B. ... QUI S'EST ACCOMPAGNÉE D'UNE HAUSSE DES REPORTS DE CRÉDITS, POUVANT CONDUIRE À LA MISE EN PLACE DE FACTO D'UN « FONDS DE ROULEMENT »

Sur la même période que pour la hausse du report de charges, à savoir de fin 2022 à fin 2024, les reports de crédits ont également nettement augmenté. Alors que seuls 51 millions d'euros de CP avaient été reportés de 2021 à 2022, 263 millions d'euros l'ont été de 2022 vers 2023, puis 1,648 milliard d'euros de 2023 vers 2024.

Évolution du montant des reports des crédits en CP sur trois ans

(en millions d'euros)

Source : commission des finances du Sénat, d'après les réponses du ministère des armées au questionnaire du rapporteur spécial

Cette très forte progression du niveau de report de crédits est essentiellement due à l'ouverture d'une enveloppe de près de 1,6 milliard d'euros en loi de finances de fin de gestion pour 202319(*), très rapidement gelée puis reportée vers 2024, pour des raisons de maîtrise du déficit public exécuté20(*). Néanmoins, selon les informations recueillies par le rapporteur spécial, le montant des crédits qui seraient reportés de 2024 vers 2025 serait « similaire au montant des crédits reportés de 2023 vers 2024 », à savoir environ 1,6 milliard d'euros. Ce report de crédits serait dû « à des dépenses initialement prévues fin 2024, qui auront finalement lieu début 202521(*) ». Il convient tout de même de constater que la hausse du report de charges s'accompagne de facto d'une progression des reports de crédits, et ce dès fin 2022.

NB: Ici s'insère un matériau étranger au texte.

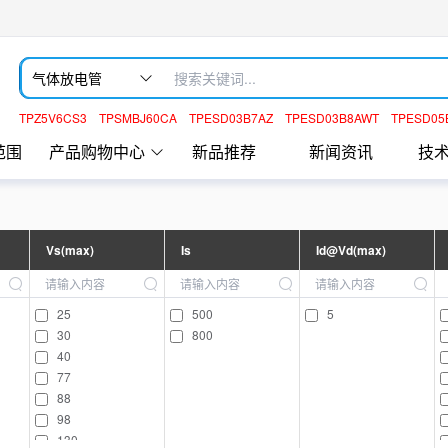
舟电子商城
气体放电管
TPZ5V6CS3
TPSMBJ60CA
TPESD03B7AZ
TPESD03B8AWT
TPESD05
范围
产品购物中心
新品推荐
新闻资讯
技
Vs(max)
Is
Id@Vd(max)
25
500
5
30
800
40
77
88
98
130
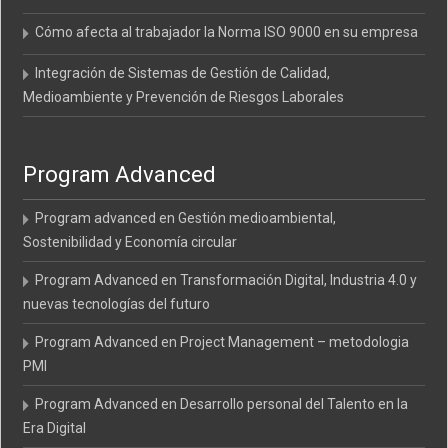
Cómo afecta al trabajador la Norma ISO 9000 en su empresa
Integración de Sistemas de Gestión de Calidad,
Medioambiente y Prevención de Riesgos Laborales
Program Advanced
Program advanced en Gestión medioambiental,
Sostenibilidad y Economía circular
Program Advanced en Transformación Digital, Industria 4.0 y
nuevas tecnologías del futuro
Program Advanced en Project Management – metodologia
PMI
Program Advanced en Desarrollo personal del Talento en la
Era Digital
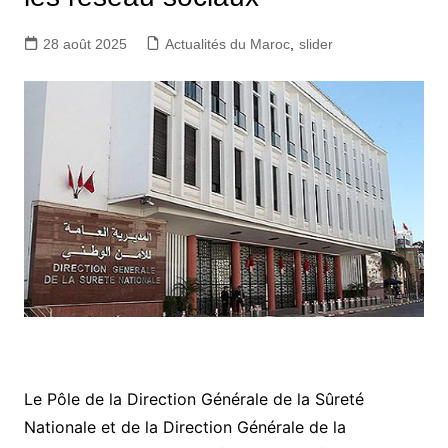
28 août 2025
Actualités du Maroc
,
slider
Le Pôle de la Direction Générale de la Sûreté
Nationale et de la Direction Générale de la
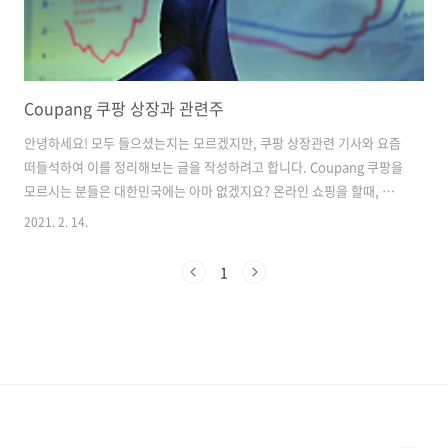
Coupang 쿠팡 상장과 관련주
안녕하세요! 모두 들으셨는지는 모르겠지만, 쿠팡 상장관련 기사와 요즘
떠들석하여 이를 정리해보는 글을 작성하려고 합니다. Coupang 쿠팡을
모르시는 분들은 대한민국에는 아마 없겠지요? 온라인 쇼핑을 할때, 쿠
팡을 쓰시는 분들이 많을 것입니다. 왜냐하면 쿠팡로켓배송, 와우 등으로
2021. 2. 14.
정말 편리하고 간편하게 또! 빠르게 주문이 가능하다는 쿠팡만의 장점이
있기때문입니다. 이런 생각을 한번쯤 해보셨는지 모르겠습니다. 제 주위
1
에서는 한번씩 이야기 하더라고요. 이렇게 크고 잘나가는 쿠팡인거 같은
데.. 주식은 왜 없을까? 라는 생각을요. 올해 1월달에 쿠팡이 바로 나스닥
시장에 주식 상장한다는 소식이 들려오고 있습니다. 이는 뉴욕증시에 직
상장 하는 것으로 국내 기업 최초라고 생각하시면 됩니다. 또, 해외외신
들은 쿠팡..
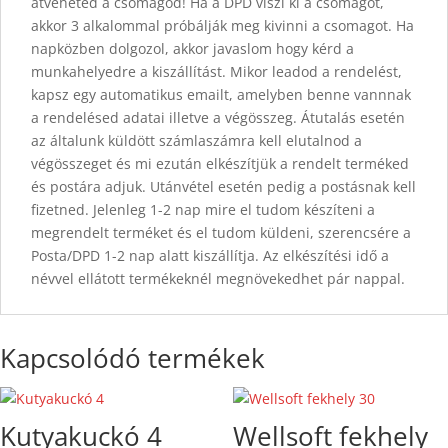
átveheted a csomagod! Ha a DPD viszi ki a csomagot,
akkor 3 alkalommal próbálják meg kivinni a csomagot. Ha
napközben dolgozol, akkor javaslom hogy kérd a
munkahelyedre a kiszállítást. Mikor leadod a rendelést,
kapsz egy automatikus emailt, amelyben benne vannnak
a rendelésed adatai illetve a végösszeg. Átutalás esetén
az általunk küldött számlaszámra kell elutalnod a
végösszeget és mi ezután elkészítjük a rendelt terméked
és postára adjuk. Utánvétel esetén pedig a postásnak kell
fizetned. Jelenleg 1-2 nap mire el tudom készíteni a
megrendelt terméket és el tudom küldeni, szerencsére a
Posta/DPD 1-2 nap alatt kiszállítja. Az elkészítési idő a
névvel ellátott termékeknél megnövekedhet pár nappal.
Kapcsolódó termékek
Kutyakuckó 4
Wellsoft fekhely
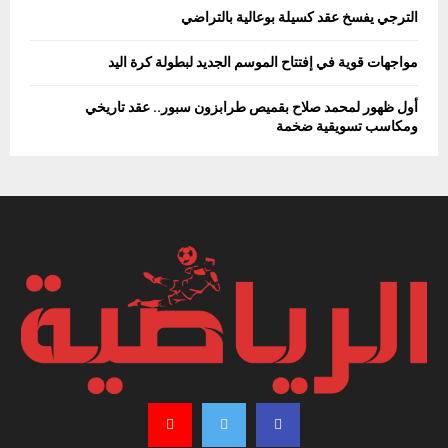
الترجي يفسخ عقد كسيلة بوعالية بالتراضي
مواجهات قوية في إفتتاح الموسم الجديد لبطولة كرة اليد
أول ظهور لمحمد صلاح بقميص طرابزون سبور.. عقد تاريخي
ومكاسب تسويقية ضخمة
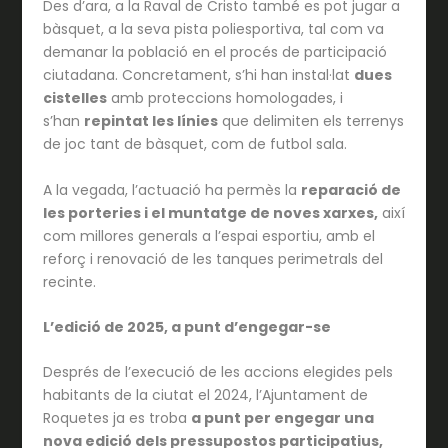
Des d’ara, a la Raval de Cristo també es pot jugar a
bàsquet, a la seva pista poliesportiva, tal com va
demanar la població en el procés de participació
ciutadana. Concretament, s’hi han instal·lat
dues
cistelles
amb proteccions homologades, i
s’han
repintat les línies
que delimiten els terrenys
de joc tant de bàsquet, com de futbol sala.
A la vegada, l’actuació ha permès la
reparació de
les porteries i el muntatge de noves xarxes,
així
com millores generals a l’espai esportiu, amb el
reforç i renovació de les tanques perimetrals del
recinte.
L’edició de 2025, a punt d’engegar-se
Després de l’execució de les accions elegides pels
habitants de la ciutat el 2024, l’Ajuntament de
Roquetes ja es troba
a punt per engegar una
nova edició dels pressupostos participatius,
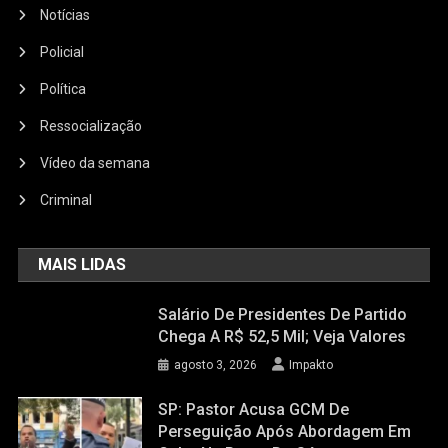
Notícias
Policial
Política
Ressocialização
Vídeo da semana
Criminal
MAIS LIDAS
Salário De Presidentes De Partido
Chega A R$ 52,5 Mil; Veja Valores
agosto 3, 2026
Impakto
SP: Pastor Acusa GCM De
Perseguição Após Abordagem Em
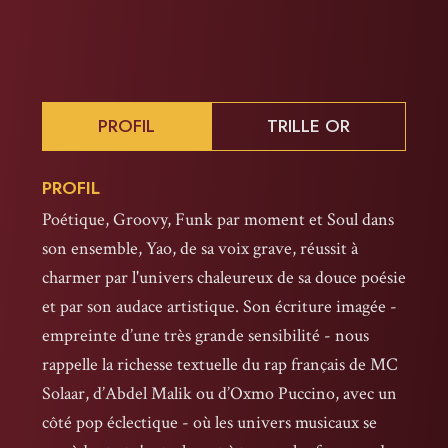
PROFIL
TRILLE OR
PROFIL
Poétique, Groovy, Funk par moment et Soul dans
son ensemble, Yao, de sa voix grave, réussit à
charmer par l'univers chaleureux de sa douce poésie
et par son audace artistique. Son écriture imagée -
empreinte d’une très grande sensibilité - nous
rappelle la richesse textuelle du rap français de MC
Solaar, d’Abdel Malik ou d’Oxmo Puccino, avec un
côté pop éclectique - où les univers musicaux se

Une telle évolution simultanée à la hausse, par rapport à fin 2022, des reports de charge et de crédits est de nature à faire craindre que ne se mette en place une forme de « fonds de roulement », consistant à reporter les paiements et les crédits d'une fin d'année au début de la suivante, comme le constatait d'ailleurs récemment la Cour des comptes pour ce qui concerne l'exercice 202322(*). Or, un tel mécanisme est contradictoire avec le principe d'annualité budgétaire et nuit à la lisibilité de l'exécution de la trajectoire de programmation. Il favorise en outre l'augmentation du report de charges.

Finalement, il apparaît que pour des raisons tenant à l'anticipation des commandes pour parvenir aux objectifs capacitaires et opérationnels à l'horizon 2030, au maintien du programme des achats en période de forte inflation, et à la régulation gouvernementale des objectifs de dépenses du ministère des armées et de déficit public affiché exécuté, l'exécution budgétaire de la mission « Défense » est marquée depuis 2023 par des contraintes budgétaires devenues aiguës, tenant à son niveau de report de charges et de crédits.


* 19 Loi n° 2023-1114 du 30 novembre 2023 de finances de fin de gestion pour 2023.

* 20 Voir supra.

* 21 Réponse du ministère des armées au questionnaire du rapporteur spécial.

* 22 Analyse de l'exécution budgétaire 2023, Mission « Défense », avril 2024, Cour des comptes.